Виктор Ерофеев

Энциклопедия русской души (сборник)


Скачать книгу

Живой теплый комок, пригнувшись, бежит по полю. В меня стреляют кому не лень. У меня грязное, потное лицо, грязная одежда, рваная обувь, кровь под ногтями. Наверное, безумный вид. Нет ни времени, ни сил думать о себе. Я бегу. Без всякой надежды на успех.

      Рассматривая как-то дореволюционные фотографии в красивом английском альбоме, я поймал себя на нехитрой мысли, что каждый запечатленный на них вот-вот станет мишенью несчастья, которое каждого разворотит. Волжские бородачи с рачьими глазами, расфуфыренные купчихи с чернявым блюдолизом-приказчиком под замоскворецким подолом, император на пне, отец Набокова с оторопевшим, как у всех либералов, лбом, четыре теннисистки с яйцевидными ракетками в своем харьковском имении, офицеры, обсуждающие на досуге «Русское слово», деревенские отморозки, косящие в объектив, – все впрок собраны для страдания, и, несмотря на их безмятежность, страдание уже прочитывается на лицах. Больше того, готовность к страданию. Не отпор, а пионерский салют. Готовность к унижениям. К мученической смерти.

      Я испытал странное беспокойство. Такое прочтение фотографий было бы понятным, если иметь в виду знание о будущем, но я не мог отказаться от мысли, что будущее страдание присутствует в соотечественниках объективно, кем бы они ни были, независимо от злобы, любви и воззрений, независимо от меня.

      На лица легла тень жертвы, куда более сильная, чем тень смерти, естественная для любой фотографии. Я подумал: завеса приоткрывается. В России существует особая добавка к обычной смертности, и даже в безобидном альбоме русские лица прекрасны той выразительностью, которую обеспечивает лишь насильственный выход из жизни. Их прозрачность, бледность как отсвет посмертной маски, смиренного пребывания в гробу с расстрелянным лицом красиво контрастируют с самонадеянностью заезжих физиономий. А в лучших русских сострадательных портретах, как у Крамского, есть любование несчастьем.

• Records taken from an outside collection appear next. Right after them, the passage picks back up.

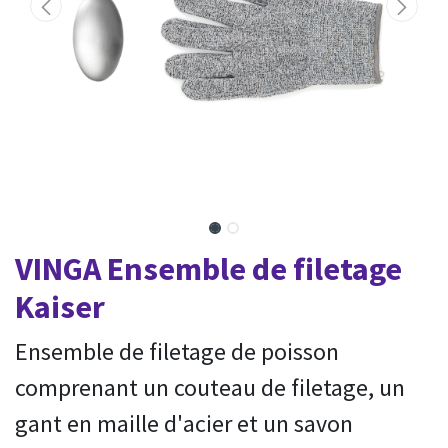
VINGA Ensemble de filetage
Kaiser
Ensemble de filetage de poisson
comprenant un couteau de filetage, un
gant en maille d'acier et un savon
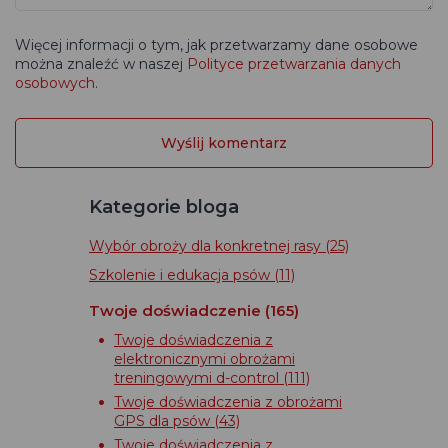
Więcej informacji o tym, jak przetwarzamy dane osobowe
można znaleźć w naszej
Polityce przetwarzania danych
osobowych
.
Kategorie bloga
Wybór obroży dla konkretnej rasy
(25)
Szkolenie i edukacja psów
(11)
Twoje doświadczenie
(165)
Twoje doświadczenia z
elektronicznymi obrożami
treningowymi d-control
(111)
Twoje doświadczenia z obrożami
GPS dla psów
(43)
Twoje doświadczenia z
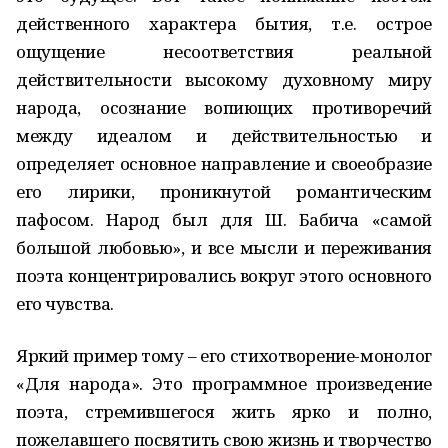
действенного характера бытия, т.е. острое
ощущение несоответствия реальной
действительности высокому духовному миру
народа, осознание вопиющих противоречий
между идеалом и действительностью и
определяет основное направление и своеобразие
его лирики, проникнутой романтическим
пафосом. Народ был для Ш. Бабича «самой
большой любовью», и все мысли и переживания
поэта концентрировались вокруг этого основного
его чувства.
Яркий пример тому – его стихотворение-монолог
«Для народа». Это программное произведение
поэта, стремившегося жить ярко и полно,
пожелавшего посвятить свою жизнь и творчество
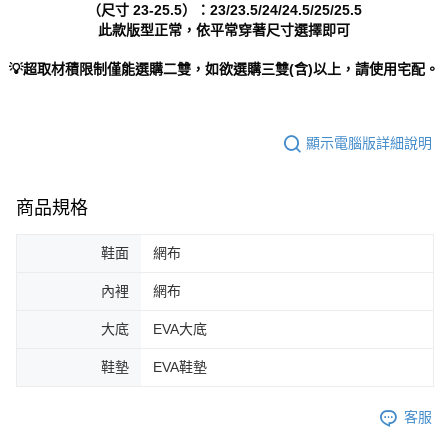
（尺寸 23-25.5）：23/23.5/24/24.5/25/25.5
此款版型正常，依平常穿著尺寸選擇即可
💡超取材積限制僅能選購二雙，如欲選購三雙(含)以上，請使用宅配。
顯示電腦版詳細說明
商品規格
鞋面
網布
內裡
網布
大底
EVA大底
鞋墊
EVA鞋墊
客服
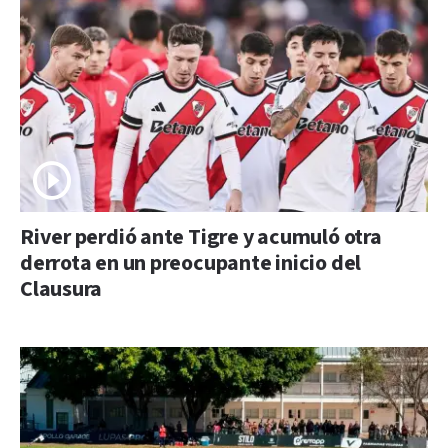
River perdió ante Tigre y acumuló otra
derrota en un preocupante inicio del
Clausura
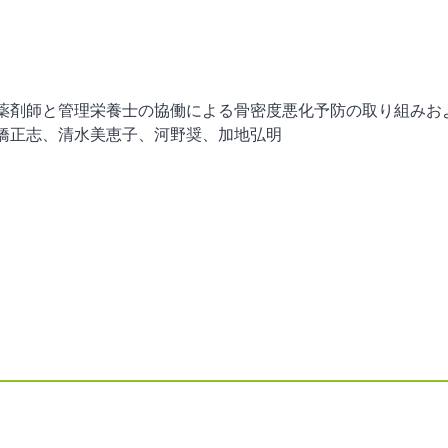
薬剤師と管理栄養士の協働による骨密度悪化予防の取り組みお
橋正志、清水美恵子、河野奨、加地弘明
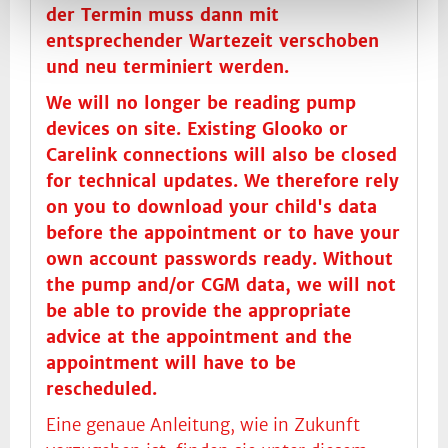
der Termin muss dann mit
entsprechender Wartezeit verschoben
und neu terminiert werden.
We will no longer be reading pump
devices on site. Existing Glooko or
Carelink connections will also be closed
for technical updates. We therefore rely
on you to download your child's data
before the appointment or to have your
own account passwords ready. Without
the pump and/or CGM data, we will not
be able to provide the appropriate
advice at the appointment and the
appointment will have to be
rescheduled.
Eine genaue Anleitung, wie in Zukunft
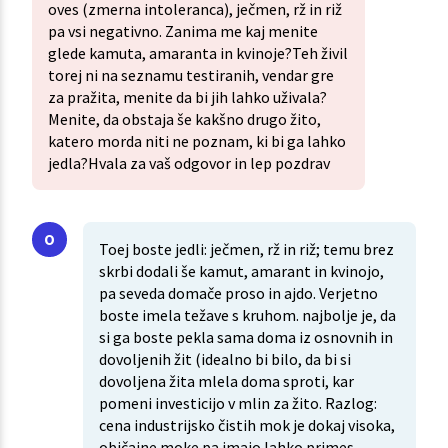
oves (zmerna intoleranca), ječmen, rž in riž
pa vsi negativno. Zanima me kaj menite
glede kamuta, amaranta in kvinoje?Teh živil
torej ni na seznamu testiranih, vendar gre
za pražita, menite da bi jih lahko uživala?
Menite, da obstaja še kakšno drugo žito,
katero morda niti ne poznam, ki bi ga lahko
jedla?Hvala za vaš odgovor in lep pozdrav
Toej boste jedli: ječmen, rž in riž; temu brez
skrbi dodali še kamut, amarant in kvinojo,
pa seveda domače proso in ajdo. Verjetno
boste imela težave s kruhom. najbolje je, da
si ga boste pekla sama doma iz osnovnih in
dovoljenih žit (idealno bi bilo, da bi si
dovoljena žita mlela doma sproti, kar
pomeni investicijo v mlin za žito. Razlog:
cena industrijsko čistih mok je dokaj visoka,
običajne moke pa imajo lahko primes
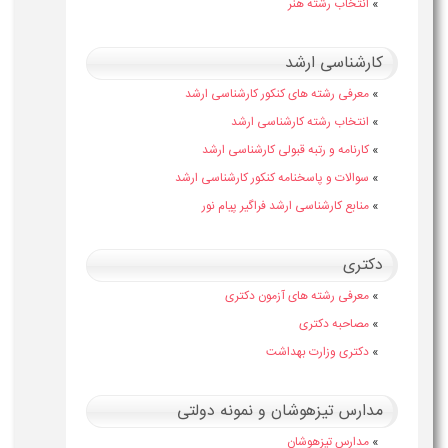
»
انتخاب رشته هنر
کارشناسی ارشد
»
معرفی رشته های کنکور کارشناسی ارشد
»
انتخاب رشته کارشناسی ارشد
»
کارنامه و رتبه قبولی کارشناسی ارشد
»
سوالات و پاسخنامه کنکور کارشناسی ارشد
»
منابع کارشناسی ارشد فراگیر پیام نور
دکتری
»
معرفی رشته های آزمون دکتری
»
مصاحبه دکتری
»
دکتری وزارت بهداشت
مدارس تیزهوشان و نمونه دولتی
»
مدارس تیزهوشان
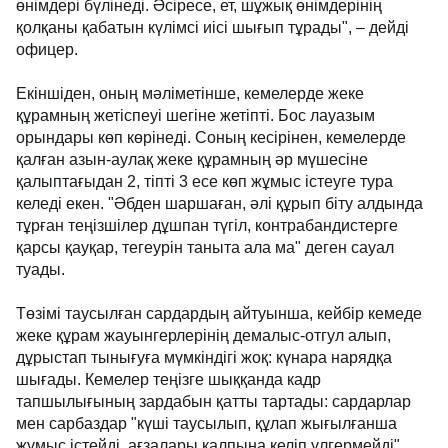
өнімдері бүлінеді. Әсіресе, ет, шұжық өнімдерінің
қолқаны қабатын күлімсі иісі шығып тұрады", – дейді
офицер.
Екіншіден, оның мәліметінше, кемелерде жеке
құрамның жетіспеуі шегіне жетіпті. Бос лауазым
орындары көп көрінеді. Соның кесірінен, кемелерде
қалған азын-аулақ жеке құрамның әр мүшесіне
қалыптағыдан 2, тіпті 3 есе көп жұмыс істеуге тура
келеді екен. "Әбден шаршаған, әлі құрып біту алдында
тұрған теңізшілер дұшпан түгіл, контрабандистерге
қарсы қауқар, тегеурін таныта ала ма" деген сауал
туады.
Төзімі таусылған сардардың айтуынша, кейбір кемеде
жеке құрам жауынгерлерінің демалыс-отгул алып,
дұрыстап тынығуға мүмкіндігі жоқ: күнара нарядқа
шығады. Кемелер теңізге шыққанда кадр
тапшылығының зардабын қатты тартады: сардарлар
мен сарбаздар "күші таусылып, құлап жығылғанша
жұмыс істейді, ағзалары қалпына келіп үлгермейді"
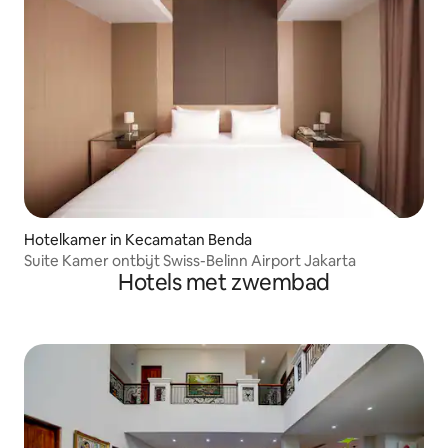
Hotelkamer in Kecamatan Benda
Suite Kamer ontbijt Swiss-Belinn Airport Jakarta
Hotels met zwembad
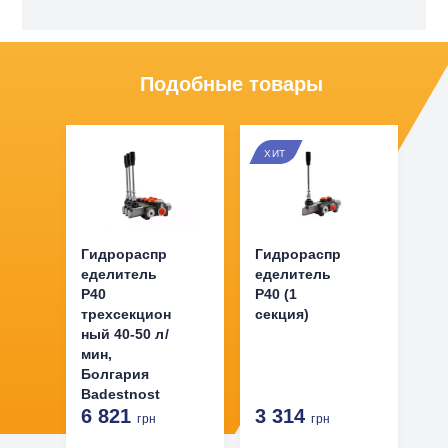
Подобные товары
ХИТ
Гидрораспр
Гидрораспр
еделитель
еделитель
Р40
P40 (1
трехсекцион
секция)
ный 40-50 л/
мин,
Болгария
Badestnost
6 821
3 314
грн
грн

      Будущее было заложено, разгадано и представлено, и только требовалось, чтобы наступило. Но именно потому, что оно в русских присутствовало, оно и могло быть возможно. Все сошлось.

      Осиновый ветер. Быть русским – значит быть мишенью. Жертвенность жертв – тоже функция в мире, где мы освобождены от других обязательств, которые, на худой конец, исполняем халтурно, поспешно, попутно. Бывают редкие периоды, когда русские забывают о своем страдательном залоге и начинают подражать прочим народам в их созидательном начале, что-то строить, к чему-то стремиться. Всякий раз это обрывается плачевно. Русская жизнь призвана отвлекать людей от жизни. Сопротивление русской косной матери только подчеркивает значимость этой матери. Россия должна быть собой точно так же, как Экклезиаст – Экклезиастом, то есть одной составляющей библейских частей.

      Иное дело, что свой чистый опыт, христианский по внешним формам, Россия хотела передать другим странам, с другим предназначением, и потому долго и напрасно мучила их.